Top of Material provided

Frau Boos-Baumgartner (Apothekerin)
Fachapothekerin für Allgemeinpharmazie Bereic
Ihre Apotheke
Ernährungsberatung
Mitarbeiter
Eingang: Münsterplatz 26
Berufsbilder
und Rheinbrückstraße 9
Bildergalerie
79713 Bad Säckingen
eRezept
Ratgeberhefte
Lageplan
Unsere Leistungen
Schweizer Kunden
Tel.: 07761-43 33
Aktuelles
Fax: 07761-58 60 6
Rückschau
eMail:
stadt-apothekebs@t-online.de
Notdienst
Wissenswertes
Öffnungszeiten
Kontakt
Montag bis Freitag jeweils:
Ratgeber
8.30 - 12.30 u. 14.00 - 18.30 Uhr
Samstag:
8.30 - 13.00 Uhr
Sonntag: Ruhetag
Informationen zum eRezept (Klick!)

Bottom of Material provided
Top of Material provided

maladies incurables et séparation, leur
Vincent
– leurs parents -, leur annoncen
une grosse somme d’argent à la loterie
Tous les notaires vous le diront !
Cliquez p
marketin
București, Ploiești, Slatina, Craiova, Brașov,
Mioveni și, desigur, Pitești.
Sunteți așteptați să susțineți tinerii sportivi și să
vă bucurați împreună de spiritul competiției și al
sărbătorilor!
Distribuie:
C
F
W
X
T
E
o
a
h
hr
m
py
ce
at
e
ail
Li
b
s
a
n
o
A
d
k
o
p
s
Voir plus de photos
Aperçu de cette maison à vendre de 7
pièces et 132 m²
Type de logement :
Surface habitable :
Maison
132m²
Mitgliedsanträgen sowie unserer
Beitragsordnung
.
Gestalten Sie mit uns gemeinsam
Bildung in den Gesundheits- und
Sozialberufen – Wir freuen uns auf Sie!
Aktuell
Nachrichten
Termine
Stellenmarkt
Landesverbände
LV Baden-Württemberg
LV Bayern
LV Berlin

Bottom of Material provided

Work task: Restate word for word the entries above, starting at the line with "Wissenswertes" and ending at the line with "Informationen zum eRezept (Klick!)", inclusive, and no others.

Task output:
Wissenswertes
Öffnungszeiten
Kontakt
Montag bis Freitag jeweils:
Ratgeber
8.30 - 12.30 u. 14.00 - 18.30 Uhr
Samstag:
8.30 - 13.00 Uhr
Sonntag: Ruhetag
Informationen zum eRezept (Klick!)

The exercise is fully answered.